Note that the size of the accompanying nodes and/or text will change to accomodate the new :space_between
option while trying to maintain the canvas size.
EXGBoost.plot_tree(
booster,
rankdir: :lr,
index: 4,
depth: 3,
space_between: [nodes: 200]
)
So if you want to add the space between while not changing the size of the nodes you might need to manually adjust the canvas size:
EXGBoost.plot_tree(
booster,
rankdir: :lr,
index: 4,
depth: 3,
space_between: [nodes: 200],
height: 800
)
EXGBoost.plot_tree(
booster,
rankdir: :lr,
index: 4,
depth: 3,
space_between: [levels: 200]
)
Mark Options
The options controlling the appearance of individual marks all conform to a similar API. You can refer to the options and pre-defined defaults for a subset of the allowed options, but you can also pass other options so long as they are allowed by the Vega Mark spec (as defined here)
EXGBoost.plot_tree(
booster,
rankdir: :bt,
index: 4,
depth: 3,
space_between: [levels: 200],
yes: [
text: [font_size: 18, fill: :teal]
],
no: [
text: [font_size: 20]
],
node_width: 100
)
Most marks accept an :opacity
option that you can use to effectively hide the mark:
EXGBoost.plot_tree(
booster,
rankdir: :lr,
index: 4,
depth: 3,
splits: [
text: [opacity: 0],
rect: [opacity: 0],
children: [opacity: 1]
]
)
And text
marks accept normal text options such as :fill
, :font_size
, and :font
:
EXGBoost.plot_tree(
booster,
node_width: 250,
splits: [
text: [font: "Helvetica Neue", font_size: 20, fill: "orange"]
],
space_between: [levels: 20]
)
Styles
There are a set of provided pre-configured settings for the top-level API that you may optionally use. You can refer to the EXGBoost.Plottings.Styles
docs to see a gallery of each style in action. You can specify a style with the :style
option in EXGBoost.plot_tree/2
.
You can still specify custom settings along with using a style. Most styles only specify a subset of the total possible settings, but you are free to specify any other allowed keys and they will be merged with the style. Any options passed explicitly to the option does take precedence over the style options.
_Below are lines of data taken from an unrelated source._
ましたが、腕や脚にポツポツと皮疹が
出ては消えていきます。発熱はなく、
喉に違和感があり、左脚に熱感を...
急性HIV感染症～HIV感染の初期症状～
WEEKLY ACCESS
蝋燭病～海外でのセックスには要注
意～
For example, let’s look at the :solarized_dark
style:
EXGBoost.Plotting.solarized_dark() |> Keyword.take([:background, :height]) |> IO.inspect()
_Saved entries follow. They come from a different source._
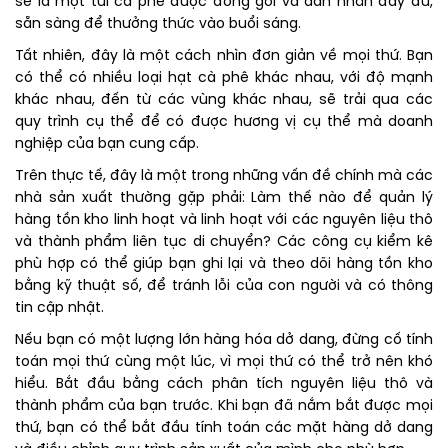
sẽ là một túi cà phê được đóng gói và dán nhãn đầy đủ,
sẵn sàng để thưởng thức vào buổi sáng.
Tất nhiên, đây là một cách nhìn đơn giản về mọi thứ. Bạn
có thể có nhiều loại hạt cà phê khác nhau, với độ mạnh
khác nhau, đến từ các vùng khác nhau, sẽ trải qua các
quy trình cụ thể để có được hương vị cụ thể mà doanh
nghiệp của bạn cung cấp.
Trên thực tế, đây là một trong những vấn đề chính mà các
nhà sản xuất thường gặp phải: Làm thế nào để quản lý
hàng tồn kho linh hoạt và linh hoạt với các nguyên liệu thô
và thành phẩm liên tục di chuyển? Các công cụ kiểm kê
phù hợp có thể giúp bạn ghi lại và theo dõi hàng tồn kho
bằng kỹ thuật số, để tránh lỗi của con người và có thông
tin cập nhật.
Nếu bạn có một lượng lớn hàng hóa dở dang, đừng cố tính
toán mọi thứ cùng một lúc, vì mọi thứ có thể trở nên khó
hiểu. Bắt đầu bằng cách phân tích nguyên liệu thô và
thành phẩm của bạn trước. Khi bạn đã nắm bắt được mọi
thứ, bạn có thể bắt đầu tính toán các mặt hàng dở dang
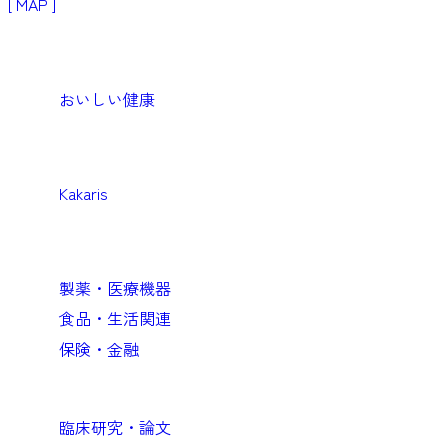
[ MAP ]
Products
生活者・患者向けプロダクト
おいしい健康
Medical
医療機関向けソリューション
Kakaris
Business
企業向けソリューション
製薬・医療機器
食品・生活関連
保険・金融
Academic
臨床研究・論文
EXGBoost.plot_tree(booster, style: :solarized_dark)
You can see that it defines a background color of #002b36
but does not restrict what the height must be.
EXGBoost.plot_tree(booster, style: :solarized_dark, background: "white", height: 200)
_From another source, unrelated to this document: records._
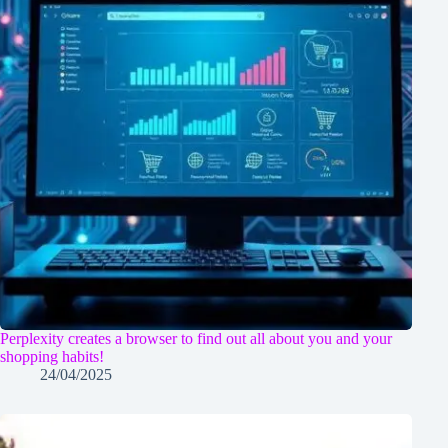
Perplexity creates a browser to find out all about you and your
shopping habits!
24/04/2025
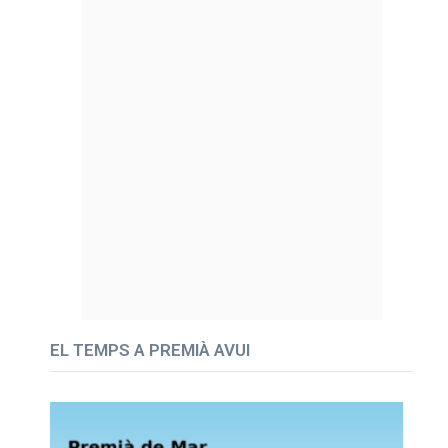
EL TEMPS A PREMIÀ AVUI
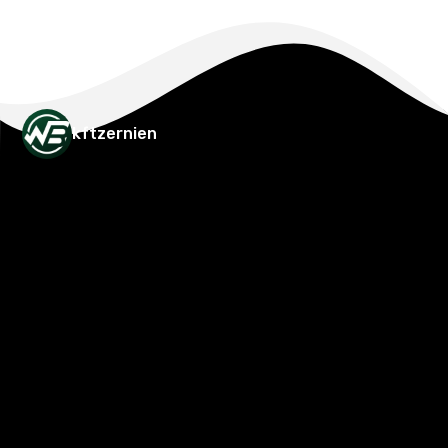
kftzernien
We specified both :background
and :height
here, and the background specified in the option supercedes the one from the style.
You can also always get the style specification as a Keyword
which can be passed to EXGBoost.plot_tree/2
manually, making any needed changes yourself, like so:
custom_style = EXGBoost.Plotting.solarized_dark() |> Keyword.put(:background, "white")
EXGBoost.plot_tree(booster, style: custom_style)
You can also programatically check which styles are available:
EXGBoost.Plotting.get_styles()
Configuration
You can also set defaults for the top-level API using an Application
configuration for EXGBoost
under the :plotting
key. Since the defaults are collected from your configuration file at compile-time, anything you set during runtime, even if you set it to the Application environment, will not be registered as defaults.
For example, if you just want to change the default pre-configured style you can do:
Mix.install([
{:exgboost, path: Path.join(__DIR__, ".."), env: :dev},
],
config:
[
exgboost: [
plotting: [
style: :solarized_dark,
]]
],
lockfile: :exgboost)
You can also make one-off changes to any of the settings with this method. In effect, this turns into a default custom style. Just make sure to set style: nil
to ensure that the style
option doesn’t supercede any of your settings. Here’s an example of that:
default_style =
[
style: nil,
background: "#3f3f3f",
leaves: [
# Foreground
text: [fill: "#dcdccc", font_size: 12, font_style: "normal", font_weight: "normal"],
# Comment
rect: [fill: "#7f9f7f", stroke: "#7f9f7f"]
],
splits: [
# Foreground
text: [fill: "#dcdccc", font_size: 12, font_style: "normal", font_weight: "bold"],
# Comment
rect: [fill: "#7f9f7f", stroke: "#7f9f7f"],
# Selection
children: [fill: "#2b2b2b", stroke: "#2b2b2b"]
],
yes: [
# Green
text: [fill: "#7f9f7f"],
# Selection
path: [stroke: "#2b2b2b"]
],
no: [
# Red
text: [fill: "#cc9393"],
# Selection
path: [stroke: "#2b2b2b"]
]
]
Mix.install([
{:exgboost, path: Path.join(__DIR__, ".."), env: :dev},
],
config:
[
exgboost: [
plotting: default_style,
]
]
)
NOTE: When you specify a parameter in the configuration, it is merged with the defaults which is different from runtime behavior.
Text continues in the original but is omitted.